04.10.2021 Following exit from mitosis, RNA pol II is required for reestablishing 3D genome folding by loading cohesin complexes onto DNA

Using in situ Hi-C, it was shown that RNAPII is required for both compartment and loop establishment following mitosis. Evidence from cohesin/CTCF chromatin binding, super-resolution imaging, and in silico modeling pointed to these effects being a result of RNAPII-mediated cohesin loading upon G1 reentry.
Photo: Argyris Papantonis

Mammalian chromosomes are intricate three-dimensional(3D)  entities, and their 3D structure is intimately linked to the execution of their functions. This 3D structure though changes with every cell division as the process of mitosis induces drastic chromosome condensation. Subsequent reentry into the G1 phase of the cell cycle requires chromosomes to reestablish their 3D interphase organization. We tested the role of RNAPII in this transition using cell that allow for its controllable and acute degradation.
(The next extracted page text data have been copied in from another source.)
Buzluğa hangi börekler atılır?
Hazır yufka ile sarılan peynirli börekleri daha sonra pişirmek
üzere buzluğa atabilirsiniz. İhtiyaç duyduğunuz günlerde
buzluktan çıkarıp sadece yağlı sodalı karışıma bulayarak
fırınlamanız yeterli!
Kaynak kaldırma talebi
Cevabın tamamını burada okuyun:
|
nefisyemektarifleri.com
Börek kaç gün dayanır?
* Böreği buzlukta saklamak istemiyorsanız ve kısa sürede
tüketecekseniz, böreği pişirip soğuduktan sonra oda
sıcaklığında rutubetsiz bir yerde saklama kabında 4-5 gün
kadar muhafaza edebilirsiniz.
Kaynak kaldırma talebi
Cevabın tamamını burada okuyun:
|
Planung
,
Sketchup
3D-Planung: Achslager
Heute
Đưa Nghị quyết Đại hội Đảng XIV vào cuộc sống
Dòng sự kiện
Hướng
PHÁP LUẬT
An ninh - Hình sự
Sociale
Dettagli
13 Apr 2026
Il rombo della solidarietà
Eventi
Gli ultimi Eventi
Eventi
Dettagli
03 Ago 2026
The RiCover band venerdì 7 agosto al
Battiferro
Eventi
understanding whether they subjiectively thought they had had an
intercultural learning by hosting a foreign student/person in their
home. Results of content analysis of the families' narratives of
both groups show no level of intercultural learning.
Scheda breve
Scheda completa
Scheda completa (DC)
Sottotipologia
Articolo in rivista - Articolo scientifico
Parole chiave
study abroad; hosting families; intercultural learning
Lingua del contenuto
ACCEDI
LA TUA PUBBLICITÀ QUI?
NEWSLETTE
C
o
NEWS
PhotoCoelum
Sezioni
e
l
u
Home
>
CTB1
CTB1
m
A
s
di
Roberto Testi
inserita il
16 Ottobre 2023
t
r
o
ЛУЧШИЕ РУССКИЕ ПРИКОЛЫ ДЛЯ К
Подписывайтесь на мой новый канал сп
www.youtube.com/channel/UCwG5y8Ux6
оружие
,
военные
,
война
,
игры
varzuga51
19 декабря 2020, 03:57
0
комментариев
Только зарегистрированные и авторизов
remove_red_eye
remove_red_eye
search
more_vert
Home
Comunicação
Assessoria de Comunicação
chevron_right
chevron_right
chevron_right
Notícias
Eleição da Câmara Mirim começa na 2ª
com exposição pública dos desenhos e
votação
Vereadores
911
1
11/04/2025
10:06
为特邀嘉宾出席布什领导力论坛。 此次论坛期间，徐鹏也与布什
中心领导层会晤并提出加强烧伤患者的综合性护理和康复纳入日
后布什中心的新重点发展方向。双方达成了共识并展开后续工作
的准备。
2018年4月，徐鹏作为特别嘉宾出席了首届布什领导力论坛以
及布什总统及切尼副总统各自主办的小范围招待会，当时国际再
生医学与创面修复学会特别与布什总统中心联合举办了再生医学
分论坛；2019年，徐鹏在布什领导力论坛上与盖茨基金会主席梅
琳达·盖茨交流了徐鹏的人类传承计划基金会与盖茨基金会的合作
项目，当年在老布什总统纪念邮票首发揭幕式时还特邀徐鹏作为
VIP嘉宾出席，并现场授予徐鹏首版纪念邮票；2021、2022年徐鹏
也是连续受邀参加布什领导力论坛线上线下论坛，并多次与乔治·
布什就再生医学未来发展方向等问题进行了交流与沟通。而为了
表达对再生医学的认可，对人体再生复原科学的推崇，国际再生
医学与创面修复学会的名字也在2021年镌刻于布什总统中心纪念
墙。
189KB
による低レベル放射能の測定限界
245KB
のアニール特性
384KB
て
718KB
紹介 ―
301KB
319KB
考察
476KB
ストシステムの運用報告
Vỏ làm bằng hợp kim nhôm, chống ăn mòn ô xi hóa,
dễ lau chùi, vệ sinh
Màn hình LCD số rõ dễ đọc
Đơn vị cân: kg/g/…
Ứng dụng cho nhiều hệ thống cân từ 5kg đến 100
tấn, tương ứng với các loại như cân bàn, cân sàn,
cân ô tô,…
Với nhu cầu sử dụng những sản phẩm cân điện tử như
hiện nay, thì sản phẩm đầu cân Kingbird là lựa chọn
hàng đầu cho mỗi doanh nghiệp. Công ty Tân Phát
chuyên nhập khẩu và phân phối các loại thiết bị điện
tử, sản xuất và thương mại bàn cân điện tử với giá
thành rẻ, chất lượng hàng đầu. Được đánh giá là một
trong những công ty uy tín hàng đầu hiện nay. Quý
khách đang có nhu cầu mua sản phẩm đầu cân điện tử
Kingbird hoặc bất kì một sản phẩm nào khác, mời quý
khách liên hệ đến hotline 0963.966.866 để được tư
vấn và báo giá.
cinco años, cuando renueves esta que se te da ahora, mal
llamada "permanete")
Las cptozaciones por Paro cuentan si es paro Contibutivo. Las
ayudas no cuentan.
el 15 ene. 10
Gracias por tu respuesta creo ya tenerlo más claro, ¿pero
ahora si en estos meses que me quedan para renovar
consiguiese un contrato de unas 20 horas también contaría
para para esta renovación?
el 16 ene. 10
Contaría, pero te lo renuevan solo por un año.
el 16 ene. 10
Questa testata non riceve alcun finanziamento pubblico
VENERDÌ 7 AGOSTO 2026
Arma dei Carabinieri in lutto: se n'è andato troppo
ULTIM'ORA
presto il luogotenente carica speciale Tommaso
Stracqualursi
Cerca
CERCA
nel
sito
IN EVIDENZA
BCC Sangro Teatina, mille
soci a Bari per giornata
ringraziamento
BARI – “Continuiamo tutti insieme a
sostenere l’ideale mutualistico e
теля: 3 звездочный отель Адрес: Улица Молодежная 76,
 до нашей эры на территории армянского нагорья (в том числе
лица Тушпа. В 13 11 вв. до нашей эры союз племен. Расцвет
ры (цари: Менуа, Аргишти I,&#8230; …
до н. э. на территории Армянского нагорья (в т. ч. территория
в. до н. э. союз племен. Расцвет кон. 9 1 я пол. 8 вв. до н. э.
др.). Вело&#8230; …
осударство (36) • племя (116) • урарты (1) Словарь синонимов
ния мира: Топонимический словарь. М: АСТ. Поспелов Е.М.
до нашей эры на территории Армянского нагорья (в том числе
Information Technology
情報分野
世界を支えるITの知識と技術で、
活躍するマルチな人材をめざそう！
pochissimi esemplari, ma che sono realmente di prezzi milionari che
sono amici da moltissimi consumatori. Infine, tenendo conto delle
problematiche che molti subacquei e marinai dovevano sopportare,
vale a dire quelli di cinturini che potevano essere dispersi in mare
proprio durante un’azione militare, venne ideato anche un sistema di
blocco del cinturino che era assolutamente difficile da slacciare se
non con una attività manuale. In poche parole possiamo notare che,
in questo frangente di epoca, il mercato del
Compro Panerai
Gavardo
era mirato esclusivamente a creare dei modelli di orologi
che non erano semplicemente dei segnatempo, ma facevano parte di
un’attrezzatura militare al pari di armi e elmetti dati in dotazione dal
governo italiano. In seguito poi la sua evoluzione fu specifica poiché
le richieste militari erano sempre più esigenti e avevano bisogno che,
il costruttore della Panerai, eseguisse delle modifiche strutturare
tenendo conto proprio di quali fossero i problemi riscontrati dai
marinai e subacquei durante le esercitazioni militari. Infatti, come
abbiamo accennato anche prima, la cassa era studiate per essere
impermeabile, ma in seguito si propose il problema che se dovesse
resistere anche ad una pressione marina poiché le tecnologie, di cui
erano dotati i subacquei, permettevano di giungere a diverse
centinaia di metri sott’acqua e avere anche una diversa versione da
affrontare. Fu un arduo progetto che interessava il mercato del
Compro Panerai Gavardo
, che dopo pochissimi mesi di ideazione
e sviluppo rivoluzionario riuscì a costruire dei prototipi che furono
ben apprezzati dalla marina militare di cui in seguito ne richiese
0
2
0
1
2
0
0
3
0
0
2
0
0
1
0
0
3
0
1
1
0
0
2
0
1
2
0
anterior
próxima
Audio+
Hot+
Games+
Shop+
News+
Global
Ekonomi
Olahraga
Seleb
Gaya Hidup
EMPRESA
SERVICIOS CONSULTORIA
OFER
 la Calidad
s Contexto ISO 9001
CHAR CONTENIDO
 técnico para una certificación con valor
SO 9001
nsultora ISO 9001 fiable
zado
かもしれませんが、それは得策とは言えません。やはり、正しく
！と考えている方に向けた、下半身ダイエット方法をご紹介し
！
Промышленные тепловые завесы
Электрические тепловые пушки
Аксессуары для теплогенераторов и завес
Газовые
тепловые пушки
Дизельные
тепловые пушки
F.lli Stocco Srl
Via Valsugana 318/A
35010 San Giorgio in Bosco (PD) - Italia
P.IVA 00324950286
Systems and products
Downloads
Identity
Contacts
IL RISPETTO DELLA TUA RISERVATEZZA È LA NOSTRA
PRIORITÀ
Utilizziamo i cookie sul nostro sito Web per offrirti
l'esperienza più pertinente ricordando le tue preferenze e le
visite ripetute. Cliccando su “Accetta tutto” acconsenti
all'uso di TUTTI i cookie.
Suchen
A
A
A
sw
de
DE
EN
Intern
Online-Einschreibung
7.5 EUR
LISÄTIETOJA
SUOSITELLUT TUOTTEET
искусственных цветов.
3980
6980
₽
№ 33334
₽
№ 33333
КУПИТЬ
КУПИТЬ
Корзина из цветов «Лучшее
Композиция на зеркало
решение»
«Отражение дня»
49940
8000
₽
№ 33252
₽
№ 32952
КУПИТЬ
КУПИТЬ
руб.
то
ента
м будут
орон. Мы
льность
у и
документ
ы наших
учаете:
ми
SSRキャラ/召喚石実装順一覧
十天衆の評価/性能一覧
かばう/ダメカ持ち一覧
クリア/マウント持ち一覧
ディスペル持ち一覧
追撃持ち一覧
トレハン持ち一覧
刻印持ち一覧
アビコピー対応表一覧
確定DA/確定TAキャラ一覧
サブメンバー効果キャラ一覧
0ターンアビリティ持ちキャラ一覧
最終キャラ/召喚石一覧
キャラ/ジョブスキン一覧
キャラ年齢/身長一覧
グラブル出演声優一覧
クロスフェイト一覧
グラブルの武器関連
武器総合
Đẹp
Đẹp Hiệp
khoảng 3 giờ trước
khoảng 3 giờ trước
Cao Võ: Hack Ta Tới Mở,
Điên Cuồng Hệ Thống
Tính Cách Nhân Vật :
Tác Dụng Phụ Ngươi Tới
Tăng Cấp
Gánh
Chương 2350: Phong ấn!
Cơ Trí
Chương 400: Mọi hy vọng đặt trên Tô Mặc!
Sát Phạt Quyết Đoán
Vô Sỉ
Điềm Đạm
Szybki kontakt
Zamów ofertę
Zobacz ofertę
Using In situ Hi-C, we were able to show that RNAPII is required for both compartment and loop establishment following mitosis. Evidence from cohesin/CTCF chromatin binding, super-resolution imaging, and in silico modeling pointed to these effects being a result of RNAPII-mediated cohesin loading upon G1 reentry. Our findings reconcile the role of RNAPII in gene expression with that in 3D chromatin architecture.

Full Text Link:"RNA polymerase II is required for spatial chromatin reorganization following exit from mitosis" (will be added soon)

Contact:

Nadine Übelmesser (PhD Student Göttingen)
(PI Göttingen)
(PI Rotterdam)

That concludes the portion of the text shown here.